Modeling Energy-Performance Tradeoffs in ARM big. LITTLE Architectures
Paper in proceedings, 2017
Heterogeneous multicores provide alternative core types and potentially multiple voltage-frequency levels to execute workloads more efficiently. One fundamental obstacle for capitalizing their potential performance and energy gains is identifying the most appropriate configuration (core type and voltage-frequency pair) for executing the computations at hand. In this paper, we analyze an ARM big. LITTLE architecture and show that the most efficient configuration is not always the expected one. We study the performance and energy tradeoffs of the big and the LITTLE ARM cores at different voltage and frequency levels. To do so we use various workloads and observe the overheads and benefits from using one configuration over another. Subsequently, we investigate how the workload characteristics and their execution on a particular core type affect energy consumption. We develop a lightweight energy model, suitable for runtime use, to accurately capture the above tradeoffs. Our model uses as input parameters only the instructions per cycle (IPC) and instruction mix. We evaluate the accuracy of the model across the two core types, different frequencies and various benchmarks.
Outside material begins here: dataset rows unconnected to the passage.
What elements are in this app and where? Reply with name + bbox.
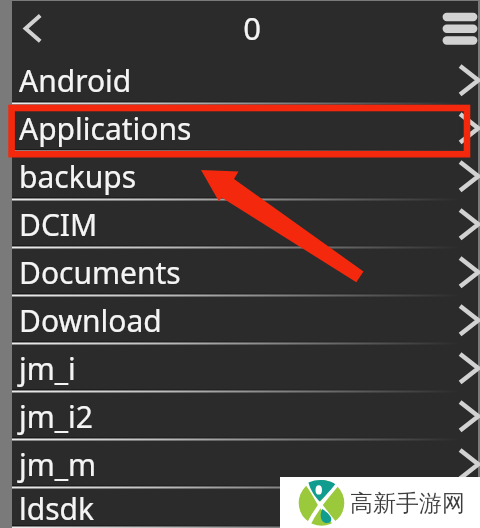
button[interactable]: ldsdk	[12, 488, 478, 528]
staticText: ldsdk	[19, 488, 95, 528]
button[interactable]: Back	[12, 1, 58, 55]
button[interactable]: Documents	[12, 248, 478, 296]
staticText: jm_i	[19, 348, 76, 389]
button[interactable]: DCIM	[12, 200, 478, 248]
button[interactable]: Android	[12, 56, 478, 104]
button[interactable]: Applications	[12, 104, 478, 152]
staticText: DCIM	[19, 204, 98, 245]
staticText: jm_i2	[19, 396, 94, 437]
staticText: jm_m	[19, 444, 97, 485]
button[interactable]: backups	[12, 152, 478, 200]
staticText: Applications	[19, 108, 192, 149]
button[interactable]: Menu	[428, 1, 478, 55]
button[interactable]: jm_i	[12, 344, 478, 392]
staticText: backups	[19, 156, 137, 197]
staticText: Download	[19, 300, 162, 341]
button[interactable]: jm_i2	[12, 392, 478, 440]
staticText: 高新手游网	[350, 489, 465, 518]
staticText: Android	[19, 60, 132, 101]
button[interactable]: Download	[12, 296, 478, 344]
button[interactable]: jm_m	[12, 440, 478, 488]
staticText: Documents	[19, 252, 181, 293]
staticText: 0	[243, 7, 261, 49]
The model is able to predict the changes in the energy consumption of a program when moving from one configuration to another with an average error of 4.7%. Moreover, it is able to sort correctly 96% of the configurations across all benchmarks based on their energy consumption. Finally, our energy model can predict correctly for 22 out of 26 benchmarks the configuration that minimizes the energy-delay product (EDP); in the remaining four benchmarks the increase in EDP is less than 2.46%.